Uh-oh, the ceiling have started to cave-in! Quick, dive under it, there's not much time!


Uh oh, I saw this in a Bugs Bunny cartoon once. Lots of times, actually. Don't shoot, Spirou!

Before we do this, just because I have it, a babelfish translation of a passage from a French website explaining the motives of this violent and unpleasant robot:

Which will stop Cyanide? (not Fantasio, I'll wager)
Robot with the image of Marilyn created by Overhead line. It is wretched and malicious. It will take the control of a factory of robots with Champignac in order to take the control of the village. It has the capacity to remotely control the electric objects.

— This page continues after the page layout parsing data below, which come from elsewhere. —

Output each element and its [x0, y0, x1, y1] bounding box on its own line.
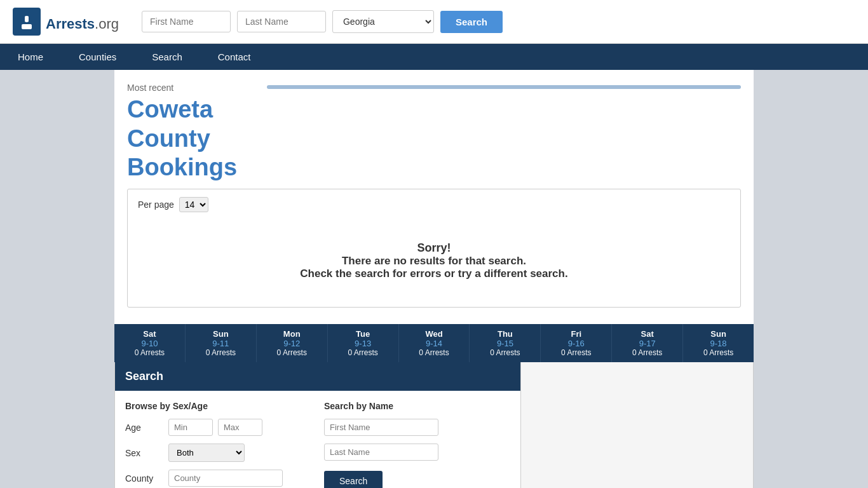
cal-day-name: Wed [402, 329, 467, 339]
cal-day-date[interactable]: 9-14 [402, 339, 467, 348]
nav-item-counties[interactable]: Counties [61, 44, 134, 70]
cal-day-name: Mon [259, 329, 325, 339]
calendar-day: Sat 9-10 0 Arrests [114, 324, 186, 362]
age-min-input[interactable] [168, 419, 213, 436]
header-state-select[interactable]: Georgia Alabama Florida Tennessee [332, 10, 434, 33]
search-first-name-input[interactable] [324, 419, 438, 436]
sidebar-title-area: Most recent CowetaCountyBookings [127, 83, 267, 182]
county-input[interactable] [168, 470, 283, 487]
header-first-name-input[interactable] [142, 11, 231, 32]
cal-day-date[interactable]: 9-13 [330, 339, 396, 348]
cal-day-arrests: 0 Arrests [402, 348, 467, 357]
search-panel: Search Browse by Sex/Age Age Sex Both Ma… [114, 362, 521, 488]
calendar-day: Wed 9-14 0 Arrests [399, 324, 470, 362]
county-title: CowetaCountyBookings [127, 95, 267, 182]
main-content: Most recent CowetaCountyBookings Per pag… [114, 70, 754, 324]
cal-day-date[interactable]: 9-15 [472, 339, 538, 348]
cal-day-arrests: 0 Arrests [472, 348, 538, 357]
search-last-name-input[interactable] [324, 444, 438, 461]
cal-day-name: Sun [188, 329, 254, 339]
logo[interactable]: Arrests.org [13, 8, 119, 36]
header-search-button[interactable]: Search [440, 11, 503, 33]
county-row: County [125, 470, 311, 487]
age-row: Age [125, 419, 311, 436]
cal-day-arrests: 0 Arrests [259, 348, 325, 357]
cal-day-date[interactable]: 9-16 [543, 339, 609, 348]
nav-item-search[interactable]: Search [134, 44, 200, 70]
content-top: Most recent CowetaCountyBookings [114, 70, 754, 182]
header: Arrests.org Georgia Alabama Florida Tenn… [0, 0, 868, 44]
age-label: Age [125, 423, 163, 433]
calendar-day: Mon 9-12 0 Arrests [257, 324, 328, 362]
logo-icon [13, 8, 41, 36]
calendar-day: Thu 9-15 0 Arrests [470, 324, 541, 362]
side-panel [521, 362, 754, 488]
per-page-label: Per page [138, 200, 174, 210]
nav-item-home[interactable]: Home [0, 44, 61, 70]
search-panel-header: Search [115, 362, 520, 391]
browse-section-label: Browse by Sex/Age [125, 401, 311, 411]
cal-day-arrests: 0 Arrests [543, 348, 609, 357]
per-page-select[interactable]: 14 25 50 [179, 197, 208, 212]
cal-day-name: Tue [330, 329, 396, 339]
cal-day-arrests: 0 Arrests [330, 348, 396, 357]
calendar-day: Sat 9-17 0 Arrests [612, 324, 683, 362]
calendar-day: Sun 9-11 0 Arrests [186, 324, 257, 362]
search-submit-button[interactable]: Search [324, 471, 383, 488]
search-by-name: Search by Name Search [324, 401, 510, 488]
calendar-day: Sun 9-18 0 Arrests [683, 324, 754, 362]
logo-text: Arrests.org [46, 10, 119, 34]
page-wrapper: Arrests.org Georgia Alabama Florida Tenn… [0, 0, 868, 488]
search-panel-body: Browse by Sex/Age Age Sex Both Male Fema… [115, 391, 520, 488]
cal-day-date[interactable]: 9-11 [188, 339, 254, 348]
cal-day-arrests: 0 Arrests [117, 348, 182, 357]
progress-bar [267, 85, 741, 89]
cal-day-name: Sat [614, 329, 680, 339]
cal-day-arrests: 0 Arrests [188, 348, 254, 357]
cal-day-date[interactable]: 9-10 [117, 339, 182, 348]
cal-day-arrests: 0 Arrests [614, 348, 680, 357]
cal-day-name: Sun [686, 329, 751, 339]
no-results-line2: There are no results for that search. [138, 255, 730, 268]
header-inputs: Georgia Alabama Florida Tennessee Search [142, 10, 503, 33]
calendar-day: Tue 9-13 0 Arrests [328, 324, 399, 362]
cal-day-name: Thu [472, 329, 538, 339]
age-max-input[interactable] [218, 419, 262, 436]
most-recent-label: Most recent [127, 83, 267, 93]
search-by-name-label: Search by Name [324, 401, 510, 411]
no-results: Sorry! There are no results for that sea… [138, 222, 730, 299]
per-page-row: Per page 14 25 50 [138, 197, 730, 212]
cal-day-date[interactable]: 9-17 [614, 339, 680, 348]
cal-day-name: Sat [117, 329, 182, 339]
sex-row: Sex Both Male Female [125, 444, 311, 462]
calendar-strip: Sat 9-10 0 Arrests Sun 9-11 0 Arrests Mo… [114, 324, 754, 362]
svg-rect-2 [22, 24, 32, 29]
per-page-area: Per page 14 25 50 Sorry! There are no re… [127, 189, 741, 308]
cal-day-arrests: 0 Arrests [686, 348, 751, 357]
header-last-name-input[interactable] [237, 11, 326, 32]
cal-day-date[interactable]: 9-12 [259, 339, 325, 348]
sex-label: Sex [125, 448, 163, 458]
county-label: County [125, 473, 163, 484]
cal-day-name: Fri [543, 329, 609, 339]
cal-day-date[interactable]: 9-18 [686, 339, 751, 348]
calendar-day: Fri 9-16 0 Arrests [541, 324, 612, 362]
nav-item-contact[interactable]: Contact [200, 44, 269, 70]
nav-bar: Home Counties Search Contact [0, 44, 868, 70]
name-first-row [324, 419, 510, 436]
bottom-section: Search Browse by Sex/Age Age Sex Both Ma… [114, 362, 754, 488]
sex-select[interactable]: Both Male Female [168, 444, 245, 462]
name-last-row [324, 444, 510, 461]
browse-sex-age: Browse by Sex/Age Age Sex Both Male Fema… [125, 401, 311, 488]
progress-area [267, 83, 741, 182]
no-results-line1: Sorry! [138, 241, 730, 255]
no-results-line3: Check the search for errors or try a dif… [138, 268, 730, 280]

Obviously, it's not fair to poke fun at how weird that English is, because it was done by an electric object.

Even during "the final fight," our red robed retard insists on putting his gun away before making any movements. He's about as nimble as Dragon Warrior.

These robots are more effective falling, where they always land directly on Spirou, than after they've landed and actually activated their programmed functions. Whoever's throwing them will allow no more than two occupy the room at the same time, which makes me think they should have been constructed from much less durable materials so as to blow themselves up when hitting the ground.

Oh dear. Now you've did it. Eventually realizing that Spirou firing his water pistol one time, putting it away, walking a bit, and getting hit on the head with a robot was not an effective offense, Count Champignac momentarily regained conciousness to send over, via express plothole-mail, some of his mushrooms to try and help Cyanida, in his words, "mellow out." It only worked too well. But what happens next? Will a more frightening "final form" emerge? Will CYANIDA explode? And what of the Secret Base? Surely the self-destruct mechanism will have been re-activated! How will our cranberry-cloaked cinnabon escape? And how will he survive, hopelessly lost in the jungle, long enough to be found or reach a place of civilisation from which to return to wherever he came from?

Fantastioc! I wish every movie I watched ended like that. No explanation, no epilogue, no dialogue, no new movements by the actors, just an unseen voice saying "everything went well and that's the end. Hey, want to see some names scroll up the screen?" Any time the most unique and interesting thing someone is doing is sleeping is a good time.

I'd also just like to take this opportunity to say that I am deathly afraid of Count Champignac.

I think he should go back to work on his old inventions.

Hey, ar, what adventure is Fantasio resting from?

You know what, forget I asked.

How about SPIP, though? Get to work, rodent! I saw you contribute nothing that whole time.

Well I never...! Don't you have some bird feeders to pillage?